Activity – Your job is to return every line in the data holding the string "icon".

(Page layout parsing data)

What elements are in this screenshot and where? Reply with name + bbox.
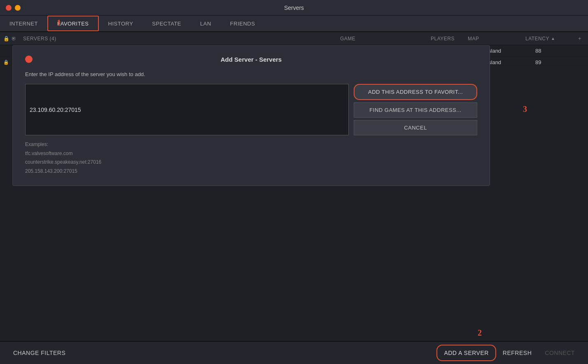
bottom-bar: CHANGE FILTERS ADD A SERVER REFRESH CONN… — [0, 341, 588, 364]
modal-description: Enter the IP address of the server you w… — [25, 71, 477, 77]
modal-close-dot[interactable] — [25, 56, 33, 63]
minimize-button[interactable] — [15, 5, 21, 11]
col-game-header[interactable]: GAME — [340, 36, 431, 42]
server-address-input[interactable] — [25, 84, 349, 135]
cancel-button[interactable]: CANCEL — [354, 120, 477, 135]
add-server-modal: Add Server - Servers Enter the IP addres… — [12, 45, 490, 186]
server-latency: 88 — [535, 48, 585, 54]
modal-header: Add Server - Servers — [25, 56, 477, 63]
annotation-2: 2 — [478, 328, 482, 338]
col-icon-header: ⛨ — [12, 36, 23, 42]
find-games-button[interactable]: FIND GAMES AT THIS ADDRESS... — [354, 102, 477, 118]
modal-input-row: ADD THIS ADDRESS TO FAVORIT... FIND GAME… — [25, 84, 477, 135]
col-players-header[interactable]: PLAYERS — [431, 36, 468, 42]
col-add-header[interactable]: + — [575, 36, 585, 42]
modal-buttons: ADD THIS ADDRESS TO FAVORIT... FIND GAME… — [354, 84, 477, 135]
col-lock-header: 🔒 — [3, 36, 12, 42]
titlebar: Servers — [0, 0, 588, 16]
modal-examples: Examples: tfc.valvesoftware.com counters… — [25, 140, 477, 176]
connect-button[interactable]: CONNECT — [538, 345, 581, 360]
tab-history[interactable]: HISTORY — [99, 16, 143, 31]
tab-favorites[interactable]: FAVORITES — [47, 16, 99, 31]
tab-spectate[interactable]: SPECTATE — [142, 16, 191, 31]
tab-internet[interactable]: INTERNET — [0, 16, 47, 31]
change-filters-button[interactable]: CHANGE FILTERS — [7, 345, 72, 360]
tab-friends[interactable]: FRIENDS — [221, 16, 265, 31]
annotation-3: 3 — [523, 104, 527, 114]
modal-title: Add Server - Servers — [37, 56, 465, 63]
col-latency-header[interactable]: LATENCY — [525, 36, 575, 42]
close-button[interactable] — [6, 5, 12, 11]
refresh-button[interactable]: REFRESH — [496, 345, 538, 360]
tab-bar: INTERNET FAVORITES HISTORY SPECTATE LAN … — [0, 16, 588, 32]
server-latency: 89 — [535, 59, 585, 65]
window-title: Servers — [284, 5, 304, 11]
col-map-header[interactable]: MAP — [468, 36, 525, 42]
add-server-button[interactable]: ADD A SERVER — [436, 345, 496, 361]
table-header: 🔒 ⛨ SERVERS (4) GAME PLAYERS MAP LATENCY… — [0, 32, 588, 45]
window-controls — [6, 5, 21, 11]
tab-lan[interactable]: LAN — [191, 16, 221, 31]
col-server-header[interactable]: SERVERS (4) — [23, 36, 340, 42]
add-to-favorites-button[interactable]: ADD THIS ADDRESS TO FAVORIT... — [354, 84, 477, 100]
lock-icon: 🔒 — [3, 60, 12, 65]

Response –
col-icon-header: ⛨ — [12, 36, 23, 42]
lock-icon: 🔒 — [3, 60, 12, 65]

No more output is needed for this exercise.